The introduction of the RNA-Seq technology based on SGS has provided a remarkable step forward providing a fast and inexpensive click here way to determine the transcriptome of a given cell type and several remarkable works have been done using this type of approach [1, 2 and 3••]. Nonetheless tasks like de novo discovery of genes, gene isoforms assembly or transcript and isoform abundance determination are still challenging and far from being achieved. Recently, we developed a new tool (IDP) to integrate SGS and Third Generation Sequencing (TGS) data from human Embryonic Stem Cells (H1 cell line) and identified 13,543 transcripts with false positive rate lower 5%, including 2103 novel transcripts
and 216 novel genes, 146 of which were deemed hESCs-specific [ 4••]. In this review we discuss the importance and the current challenges in identifying the accurate transcriptome of hESCs and human Induced Pluripotent Stem Cells (hiPSCs) and show evidence of the reliability of IDP in detecting and predicting annotated and novel genes and their isoforms.
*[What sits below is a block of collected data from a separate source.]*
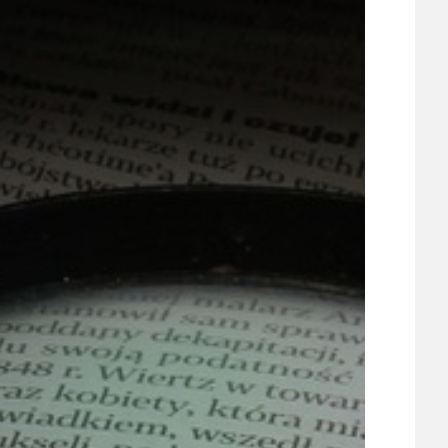
ÚJEZDSKÉ JEDNOSMĚRKY
ÚJEZDSKÝ ZPRAVODAJ
ÚVALSKÉ KOUPALIŠTĚ
21
ÚZEMNÍ A STRATEGICKÝ PLÁN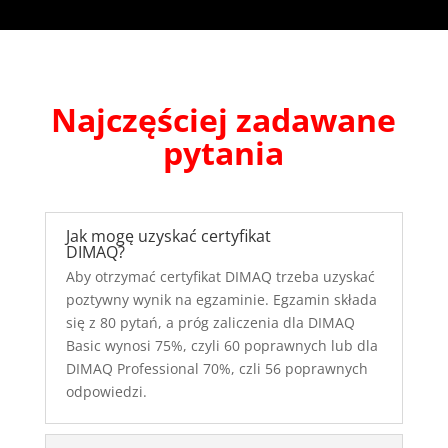
Najczęściej zadawane
pytania
Jak mogę uzyskać certyfikat
DIMAQ?
Aby otrzymać certyfikat DIMAQ trzeba uzyskać
poztywny wynik na egzaminie. Egzamin składa
się z 80 pytań, a próg zaliczenia dla DIMAQ
Basic wynosi 75%, czyli 60 poprawnych lub dla
DIMAQ Professional 70%, czli 56 poprawnych
odpowiedzi.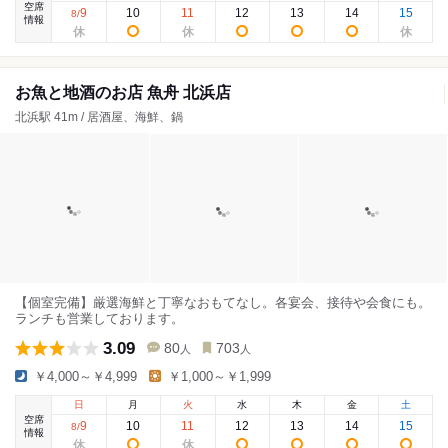
空席
9
10
11
12
13
14
15
8
/
情報
お魚と地酒のお店 魚舟 北浜店
北浜駅 41m / 居酒屋、海鮮、鍋
【個室完備】厳選海鮮と丁寧なおもてなし。各宴会、接待や会食にも。
ランチも営業しております。
3.09
80
703
人
人
￥4,000～￥4,999
￥1,000～￥1,999
日
月
火
水
木
金
土
空席
9
10
11
12
13
14
15
8
/
情報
Many studies have revealed that human Pluripotent Stem Cells (hPSCs, term that includes hESCs and hiPSCs) are characterized by transcriptionally permissible chromatin (i.e. accessible to a variety of transcription and remodeling factors), a state
compatible with increased global expression of genes and gene isoforms [5]. The transcriptionally permissive chromatin is characterized by distinct epigenetic marks (e.g. histone modifications) that define two diverse types of genes: genes that are active in the undifferentiated state Rapamycin and genes that are inactive (or expressed at very low levels) but “poised” for expression and that characterize more differentiated cell types [6]. Given such complexity of the epigenetic status for most of the genes, it is essential to identify the transcripts and the isoforms that are indeed functionally relevant (even if expressed at low levels) in PSCs and those on the other hand that have a very low level
of activation because transcribed from loci that are only “poised” ID-8 for transcription but not really relevant at this stage of development. A definitive answer to this problem would be provided by the validation of expression of transcripts observed by RNA-Seq (e.g. with other assays like RT-PCR) and most importantly by functional studies. Although RNA-Seq data have been produced from pluripotent cell samples, such as embryonic stem cells and preimplantation embryos at different developmental stages (from zygote to late blastocyst) [3••, 7• and 8•], experimental validation of novel transcript expression and functional analysis of many mRNAs is still lacking. The vast majority of most recent research has focused on determining the regulatory network of the well characterized pluripotency genes, such as OCT4, SOX2 and NANOG, or have concentrated on seeking for new markers from already annotated genes, such as ZFP296 [9].